In 1980, the feminist journal sign published a visionary essay asking readers to imagine non sexist city. A then junior professor of urban planning at the University of California, Dolores Hayden, wrote the essay.
Hayden argued that architects and urban planners worked off the implicit understanding that a woman belonged in the home. She believed the isolated, suburban family house had been designed as a retreat for the male breadwinner, trapping the woman in the role of a homemaker and carer.
With more women entering paid work and family sizes shrinking, Hayden saw the design of the city – and the family home – as having potential for creating more equal relationships. Nearly 40 years on, societies profile has evolved further. We’re having fewer children, more of us live alone, and women are in paid employment in ever-greater numbers.
Australia could do better
We’ve definitely moved closer to gender equality in cities. For instance, there are more childcare centres in residential areas and greater state support for childcare out of the home.
But we’re not still there completely. Using public transport while caring for a child can be difficult. Some train stations force passengers to use stairs to get to most platforms – not an easy feat for a parent with a pram.
While outsourcing services – such as food preparation and home maintenance – are on the rise in the gig economy, these jobs don’t pay a living wage when provided solely by the market without regulation.
And yet, despite this, the design of the modern city suggests urban planners may still be perpetuating stereotypes of the patriarchal family. We have some way to create a more equal city.
What is the non-sexist city?
Hayden argued the built environment helped shape ideas of how a “normal family” should use space. She said advertisements of the time – such as those showing the importance of women’s attractiveness to a man with overt links to being good homemakers – reinforced women’s roles as consumers rather than producers of valued work.
Hayden wrote that home design that separated one family from another privatised family life. Separating areas for cooking and laundry from the main part of the house, as well as placing housing some distance from schools and children’s activities, locked women into laborious days of invisible house and care work.
Hayden reimagined the family home, and the city around it, as being accessible for women who were now doing a “double work day”. She pointed to designs that overturned assumptions that domestic must be separated from public space.
These included projects such as London’s Fiona House, designed by single mother and architect Nina West. This project (along with other housing blocks West designed for single parents in the early ’80s) had a linked childcare centre.
In her book, The Grand Domestic Revolution, Hayden excavated utopian 19th-century feminist ideas for kitchenless single houses with communal kitchens in a block.
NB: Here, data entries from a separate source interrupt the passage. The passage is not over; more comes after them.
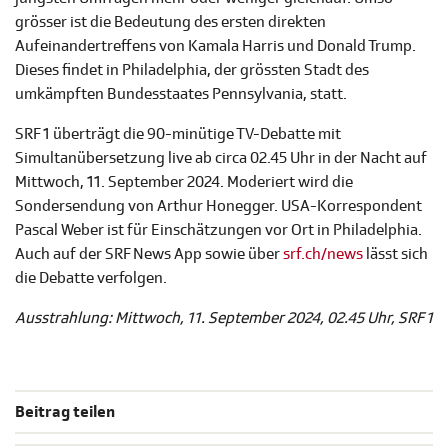
grösser ist die Bedeutung des ersten direkten
Aufeinandertreffens von Kamala Harris und Donald Trump.
Dieses findet in Philadelphia, der grössten Stadt des
umkämpften Bundesstaates Pennsylvania, statt.
SRF 1 überträgt die 90-minütige TV-Debatte mit
Simultanübersetzung live ab circa 02.45 Uhr in der Nacht auf
Mittwoch, 11. September 2024. Moderiert wird die
Sondersendung von Arthur Honegger. USA-Korrespondent
Pascal Weber ist für Einschätzungen vor Ort in Philadelphia.
Auch auf der SRF News App sowie über
srf.ch/news
lässt sich
die Debatte verfolgen.
Ausstrahlung: Mittwoch, 11. September 2024, 02.45 Uhr, SRF 1
Beitrag teilen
As she told TV host Phil Donahue in 1981, women would prepare meals in these communal houses and charge men at home, cash on delivery.
Hayden proposed communal housing developments, each comprised of 40 households, with shared laundry and kitchen facilities. But she also drew attention to restrictive zoning regulations that didn’t allow for such facilities in residential areas.
In 1980s America, such a vision, as Donahue noted, wouldn’t be an easy sell. But how much progress have we made since?
Beyond obvious differences between Australia and the United States, is our city design still trapping women in suburbia and expecting them to do most, if not all, the home and care work?
And there is more socioeconomic division than before. Home ownership is becoming more unaffordable. Recent research has found that the floorplan of the Australian house has more than doubled since 1950, while the number of people living there has shrunk.